Vulnerability management, prioritization, and assessment: what’s the difference?


Vulnerability prioritization is a key component of the vulnerability management lifecycle

An organization’s digital safety hinges on how well the security operations center (SOC) grasps its vulnerabilities. And according to a recent Forrester report, software vulnerabilities are the second-most reported attack vector facing security operations (SecOps) teams.

Which explains why vulnerability management is such a huge deal.

That term—vulnerability management—describes a sophisticated process by which organizations identify, assess, and remediate vulnerabilities within computer systems, networks, applications, and other technological infrastructure. Related terms (such as vulnerability assessment and vulnerability prioritization) are sometimes used interchangeably, but they have distinct meanings and play different roles in maintaining a secure environment.

Let’s unpack all this and define each term.

What’s included in vulnerability management?

The vulnerability management lifecycle encompasses the entirety of vulnerability handling, including identification, assessment, mitigation, and ongoing monitoring. Vulnerability management aims to reduce the attack surface and ensure that SecOps, security/risk management, IT operations, and other teams promptly address vulnerabilities to mitigate potential risks.

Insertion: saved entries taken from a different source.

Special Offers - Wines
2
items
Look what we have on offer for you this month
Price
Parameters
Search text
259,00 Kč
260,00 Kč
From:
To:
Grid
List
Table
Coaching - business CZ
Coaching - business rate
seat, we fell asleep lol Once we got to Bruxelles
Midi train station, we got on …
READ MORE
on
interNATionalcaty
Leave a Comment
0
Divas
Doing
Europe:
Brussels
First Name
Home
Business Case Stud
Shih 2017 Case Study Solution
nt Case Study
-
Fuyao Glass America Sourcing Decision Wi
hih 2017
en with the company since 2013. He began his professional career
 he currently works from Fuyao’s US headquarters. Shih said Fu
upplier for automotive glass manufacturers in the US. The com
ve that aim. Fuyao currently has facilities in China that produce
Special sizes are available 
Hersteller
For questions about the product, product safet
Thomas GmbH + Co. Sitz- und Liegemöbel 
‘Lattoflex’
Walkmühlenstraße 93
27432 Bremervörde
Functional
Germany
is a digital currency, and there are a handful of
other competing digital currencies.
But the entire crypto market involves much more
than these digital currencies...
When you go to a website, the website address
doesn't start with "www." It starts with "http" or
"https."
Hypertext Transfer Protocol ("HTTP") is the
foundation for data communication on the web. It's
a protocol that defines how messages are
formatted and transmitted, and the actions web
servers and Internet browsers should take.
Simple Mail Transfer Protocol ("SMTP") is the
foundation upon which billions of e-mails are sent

These different teams collaborate to build processes that define rules, metrics, roles and responsibilities, and scanning frequency, among other things.

Vulnerability management also involves defining which technologies and tools are used, which vulnerabilities get prioritized, how frequently they get fixed, which patching/compensating controls are used, and generally how to improve and maintain a resilient security posture.

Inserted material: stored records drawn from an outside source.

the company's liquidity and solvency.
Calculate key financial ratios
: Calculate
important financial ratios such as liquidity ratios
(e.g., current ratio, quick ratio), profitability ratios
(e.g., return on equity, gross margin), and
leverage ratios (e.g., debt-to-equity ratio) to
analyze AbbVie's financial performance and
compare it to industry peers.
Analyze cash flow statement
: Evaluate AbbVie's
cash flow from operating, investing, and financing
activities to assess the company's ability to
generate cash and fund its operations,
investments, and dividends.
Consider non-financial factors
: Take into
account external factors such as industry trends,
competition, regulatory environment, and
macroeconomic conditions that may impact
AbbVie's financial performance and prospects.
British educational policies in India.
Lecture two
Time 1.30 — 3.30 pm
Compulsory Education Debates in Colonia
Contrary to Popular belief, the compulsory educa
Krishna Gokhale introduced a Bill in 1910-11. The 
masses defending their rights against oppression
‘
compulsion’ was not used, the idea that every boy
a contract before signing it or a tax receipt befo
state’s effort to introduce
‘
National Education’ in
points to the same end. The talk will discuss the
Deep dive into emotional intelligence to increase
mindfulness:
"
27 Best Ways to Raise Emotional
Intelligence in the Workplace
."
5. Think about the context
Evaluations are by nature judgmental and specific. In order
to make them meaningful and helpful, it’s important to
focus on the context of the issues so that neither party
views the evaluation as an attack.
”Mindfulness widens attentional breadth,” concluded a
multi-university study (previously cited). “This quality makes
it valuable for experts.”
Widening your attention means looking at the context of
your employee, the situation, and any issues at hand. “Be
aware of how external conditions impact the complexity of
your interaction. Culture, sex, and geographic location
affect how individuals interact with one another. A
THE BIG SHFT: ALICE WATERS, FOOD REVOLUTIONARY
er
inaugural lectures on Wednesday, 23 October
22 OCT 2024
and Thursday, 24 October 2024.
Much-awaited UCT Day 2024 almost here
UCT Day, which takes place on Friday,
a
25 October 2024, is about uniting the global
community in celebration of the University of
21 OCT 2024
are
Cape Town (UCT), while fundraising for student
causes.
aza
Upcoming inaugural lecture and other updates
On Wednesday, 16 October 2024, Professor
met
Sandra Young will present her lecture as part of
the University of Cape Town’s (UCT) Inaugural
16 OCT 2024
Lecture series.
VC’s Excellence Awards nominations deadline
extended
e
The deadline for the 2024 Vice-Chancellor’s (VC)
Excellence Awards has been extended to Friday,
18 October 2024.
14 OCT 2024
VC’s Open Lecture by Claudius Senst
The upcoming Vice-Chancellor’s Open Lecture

After these procedures are put in place, the next step in the vulnerability management process, assessment, begins with identification. The security team discovers and documents vulnerabilities present within the internal environment, typically employing vulnerability assessment tools that scan networks, systems, and applications for known weaknesses. Researchers also factor in other sources of information, including Common Vulnerability Scoring System (CVSS) scores, exploitability, age of the vulnerability, etc. After vulnerabilities are identified, security teams assess potential impact.

What is vulnerability prioritization?

Vulnerability prioritization, the next step in the vulnerability management lifecycle, helps security teams determine which vulnerabilities should be addressed first in remediation efforts, optimizing limited resources by focusing on the most critical risks. It evaluates vulnerabilities based on their severity, exploitability, and business impact and assigns a relative level of importance or urgency to vulnerabilities based on their potential impact and likelihood of exploitation.

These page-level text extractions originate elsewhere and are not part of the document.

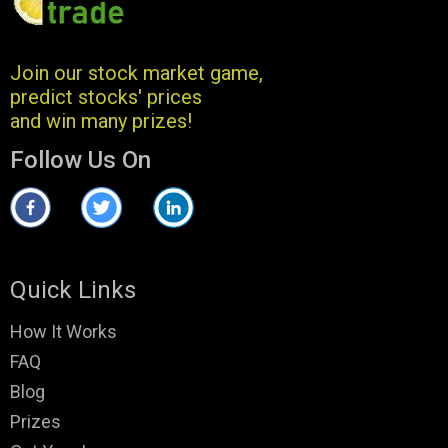
Join our stock market game,
predict stocks' prices
and win many prizes!
Follow Us On
Quick Links
How It Works
FAQ
Blog
Prizes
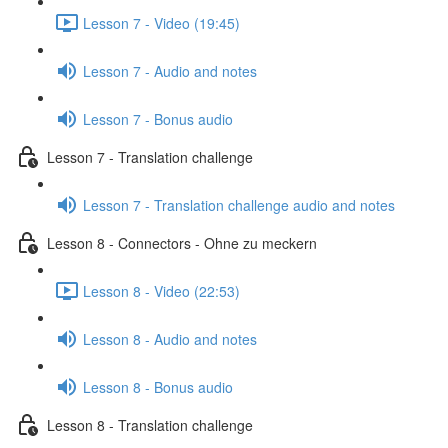
Lesson 7 - Video (19:45)
Lesson 7 - Audio and notes
Lesson 7 - Bonus audio
Lesson 7 - Translation challenge
Lesson 7 - Translation challenge audio and notes
Lesson 8 - Connectors - Ohne zu meckern
Lesson 8 - Video (22:53)
Lesson 8 - Audio and notes
Lesson 8 - Bonus audio
Lesson 8 - Translation challenge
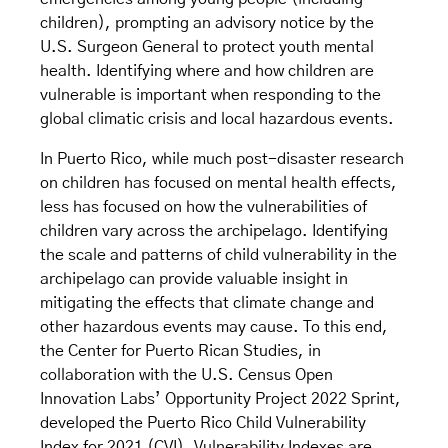
children), prompting an advisory notice by the
U.S. Surgeon General to protect youth mental
health. Identifying where and how children are
vulnerable is important when responding to the
global climatic crisis and local hazardous events.
In Puerto Rico, while much post-disaster research
on children has focused on mental health effects,
less has focused on how the vulnerabilities of
children vary across the archipelago. Identifying
the scale and patterns of child vulnerability in the
archipelago can provide valuable insight in
mitigating the effects that climate change and
other hazardous events may cause. To this end,
the Center for Puerto Rican Studies, in
collaboration with the U.S. Census Open
Innovation Labs’ Opportunity Project 2022 Sprint,
developed the Puerto Rico Child Vulnerability
Index for 2021 (CVI). Vulnerability Indexes are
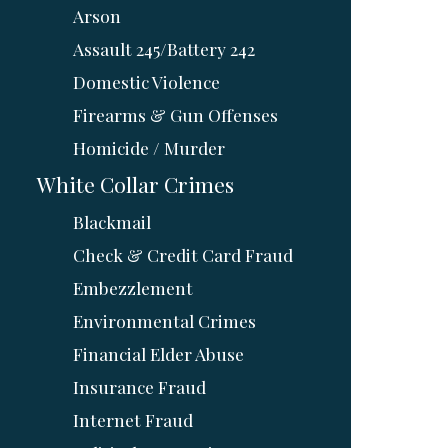
Arson
Assault 245/Battery 242
Domestic Violence
Firearms & Gun Offenses
Homicide / Murder
White Collar Crimes
Blackmail
Check & Credit Card Fraud
Embezzlement
Environmental Crimes
Financial Elder Abuse
Insurance Fraud
Internet Fraud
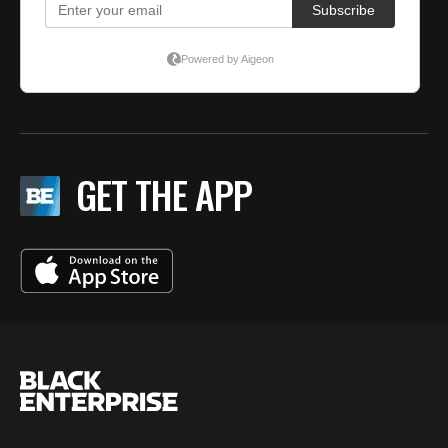
GET THE APP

(With a skyrocketing number of vulnerabilities reported each year—26,000 in 2022 alone—I’d argue it’s the most important step in the process.)

This process can be accomplished through manual research (over many hours), or using vulnerability prioritization technology (VPT) that aims specifically to collate and prioritize vulnerabilities (but will be another technology dashboard your security team must maintain). Another approach to prioritization is via a combination of the two that uses technology to identify specific information (and reduces the time it takes to prioritize), and a managed service team to conduct any further investigation (and remove the burden from your internal teams).

Why all organizations need a strong vulnerability management program

Vulnerability management, by covering the entire lifecycle, ensures vulnerabilities are addressed systematically. But understanding which vulnerabilities pose the greatest threat is as difficult as it is important. Static methods like CVSS help, but they don’t account for dynamic factors like exploitability or context to the organization. After all, the person or organization reporting the vulnerability assigns its level of criticality based on its context within that organization alone.

By contrast, a risk-based prioritization system can match internal context for the risk with the degree of exploitability and provide a clear assessment and prompt reporting of criticality and potential impact if the issue stays unresolved.

A fully realized vulnerability management program is essential to safeguarding an organization

Vulnerability prioritization is central to an effective vulnerability management program because, without it, security teams would have no way of knowing where best to start, and no way to keep up with the growing numbers.

This wouldn’t be a huge problem in a world with infinite resources, but most of us don’t live in that world. To confidently prioritize according to the greatest risk not only improves organizational security, it also exerts a dramatic impact on your company’s cost footing.